● **Work request**: Pictures stay out; everything else in the records gets transcribed exactly.

(Beginning of Task material)

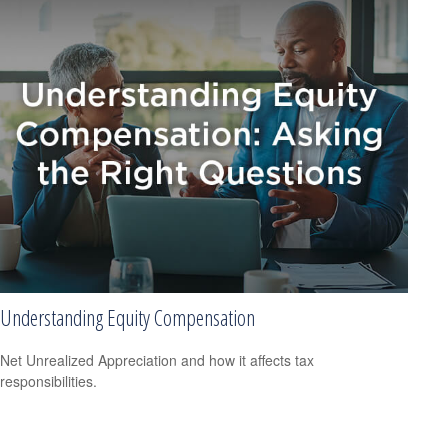
Understanding Equity Compensation
Net Unrealized Appreciation and how it affects tax
responsibilities.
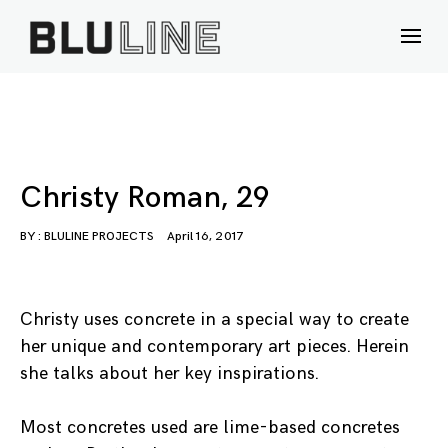
Skip
to
content
Christy Roman, 29
BY :
BLULINE PROJECTS
April 16, 2017
Christy uses concrete in a special way to create
her unique and contemporary art pieces. Herein
she talks about her key inspirations.
Most concretes used are lime-based concretes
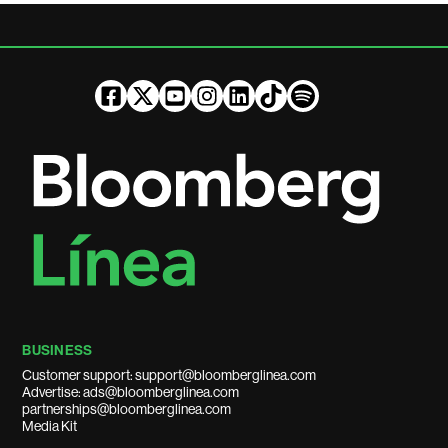
BUSINESS
Customer support: support@bloomberglinea.com
Advertise: ads@bloomberglinea.com
partnerships@bloomberglinea.com
Media Kit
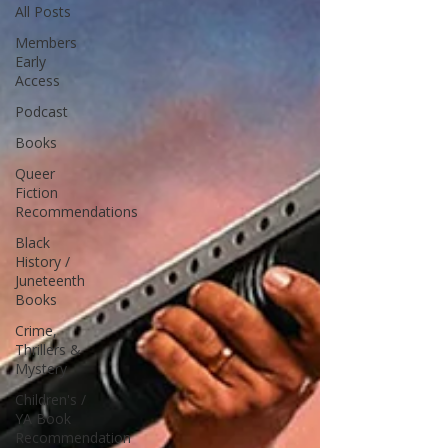
All Posts
Members
Early
Access
Podcast
Books
Queer
Fiction
Recommendations
Black
History /
Juneteenth
Books
Crime,
Thrillers &
Mystery
Children's /
YA Book
Recommendation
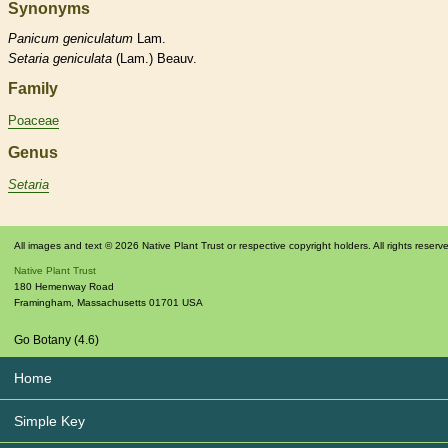
Synonyms
Panicum
geniculatum
Lam.
Setaria
geniculata
(Lam.) Beauv.
Family
Poaceae
Genus
Setaria
All images and text © 2026 Native Plant Trust or respective copyright holders. All rights reserv
Native Plant Trust
180 Hemenway Road
Framingham
,
Massachusetts
01701
USA
Go Botany (4.6)
Home
Simple Key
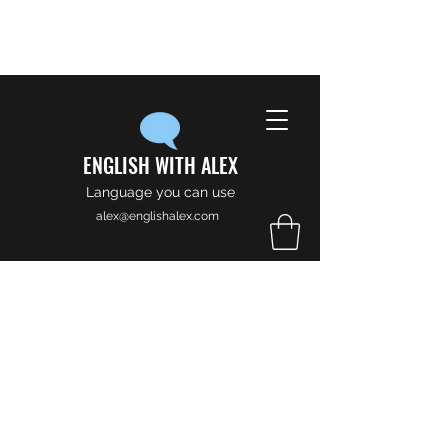
ENGLISH WITH ALEX
Language you can use
alex@englishalex.com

(End of Task material)

● **Answer to this task**:
Understanding Equity Compensation
Net Unrealized Appreciation and how it affects tax
responsibilities.
Skip
to
content
Christy Roman, 29
BY :
BLULINE PROJECTS
April 16, 2017
Christy uses concrete in a special way to create
her unique and contemporary art pieces. Herein
she talks about her key inspirations.
Most concretes used are lime-based concretes
BUSINESS
Customer support: support@bloomberglinea.com
Advertise: ads@bloomberglinea.com
partnerships@bloomberglinea.com
Media Kit
All Posts
Members
Early
Access
Podcast
Books
Queer
Fiction
Recommendations
Black
History /
Juneteenth
Books
Crime,
Thrillers &
Mystery
Children's /
YA Book
Recommendation
Synonyms
Panicum
geniculatum
Lam.
Setaria
geniculata
(Lam.) Beauv.
Family
Poaceae
Genus
Setaria
All images and text © 2026 Native Plant Trust or respective copyright holders. All rights reserv
Native Plant Trust
180 Hemenway Road
Framingham
,
Massachusetts
01701
USA
Go Botany (4.6)
Home
Simple Key
ENGLISH WITH ALEX
Language you can use
alex@englishalex.com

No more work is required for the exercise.